Dave Cummings is a professor and a very authentic guy. I wonder how many others are living with “chronic stress” and not even aware of it. I wonder how many of you can identify with his thoughts and experiences with stress, anxiety, and depression. This is a very good blog.
Facing Up to Stress, Anxiety, and Depression
Generally speaking, I’m a pretty healthy guy. I watch my cholesterol and try to stay active at the beach and in the mountains. But a few years back, without warning, my health suddenly tanked. I couldn’t keep any food down and I grew too weak to get out of bed some days. Over the next two months I visited every medical specialist in the book, but each one said the same thing: healthy, healthy, healthy. During that same time, my health just continued to deteriorate. How could I possibly be as healthy as they say I am? Something was clearly wrong with me but no one seemed to know what. I was growing desperate.
Then one doctor said something that has since changed my life. “You know Dave,” he remarked after telling me I was in fine form, “I’ve seen these same symptoms in people suffering from chronic stress.” I didn’t buy it. Sure, my life was busy. But whose wasn’t? No, I was handling it all just fine.
Two weeks later I was diagnosed with generalized anxiety disorder and depression due to chronic stress.
A busy career, a full plate at church, a wife and three young children at home, a tight budget. I might have thought that I was handling it all just fine, but in reality, I was living my life right at the breaking point. And I broke.
The apostle Paul challenges us to consider ourselves with “sober judgment” (Romans 12:3). This sort of honest personal reflection doesn’t come naturally to me. My tendency is to plow ahead without looking back much, without considering what I’ve done, what’s been done to me, and how well I’m living out my calling.
If I had been paying more attention I might have noticed that my wife was feeling left behind and disconnected from me. I may have been able to see that my kids were growing up fast and I was missing much of it.
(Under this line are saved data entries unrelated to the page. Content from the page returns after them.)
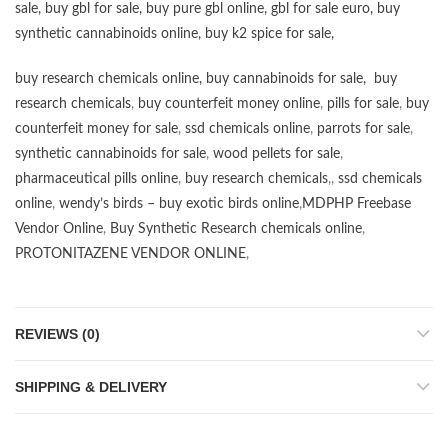
sale
,
buy gbl for sale
,
buy pure gbl online
,
gbl for sale euro
,
buy
synthetic cannabinoids online
,
buy k2 spice for sale
,
buy research chemicals online
,
buy cannabinoids for sale
,
buy
research chemicals
,
buy counterfeit money online
,
pills for sale
,
buy
counterfeit money for sale
,
ssd chemicals online
,
parrots for sale
,
synthetic cannabinoids for sale
,
wood pellets for sale
,
pharmaceutical pills online
,
buy research chemicals
,,
ssd chemicals
online
,
wendy’s birds – buy exotic birds online
,
MDPHP Freebase
Vendor Online
,
Buy Synthetic Research chemicals online
,
PROTONITAZENE VENDOR ONLINE
,
REVIEWS (0)
SHIPPING & DELIVERY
I would have known that my church wasn’t getting the best I had to offer, but, like everyone else, was getting just what little of my gifts and strengths that I could spare. I was trying to do a million different things, but in the end I was doing all of them rather poorly. And in the process, I was making myself literally sick.
My chronic stress was making me anxious. I even began having panic attacks, seemingly for no reason at all. That and my underlying depression made it nearly impossible for me to be present in the moment with anyone. I might have been physically present, but my mind was always elsewhere, rehashing the past or catastrophizing the future.
As I have learned to take better care of myself, I’ve experienced the rewards of a healthy life in all of my relationships. I’ve found greater contentment with my career. My ministry efforts are flourishing like never before. And personally, I’ve re-discovered peace, love, and joy, fruits of the Spirit (Galatians 5:22-23) long absent from my life.
I’ve discovered that what my job, my church, and my family really need isn’t every last drop of blood and sweat I can muster. They don’t need me to squeeze myself dry like a sponge. What the world really needs from me is a physically, mentally, emotionally, and spiritually healthy Dave. They need me to be the best version of me I can be, and that means I have to take better care of myself. I need to set and keep clear boundaries. I need to learn to say no, even to perfectly good things, perfectly reasonable requests of my time and resources. I need to learn coping and resilience strategies to better handle the inevitable stressful times.
If I’ve learned anything from this experience, it’s that self-care isn’t selfish. Self-care is not only the best way to offer the best of myself to a world that needs me, but it’s also part of God’s plan for my life as His beloved child. If you’re at the end of your rope, maybe it’s time to re-evaluate your how your time and energy resources are being spent, and ask God for the wisdom and courage to make healthy changes.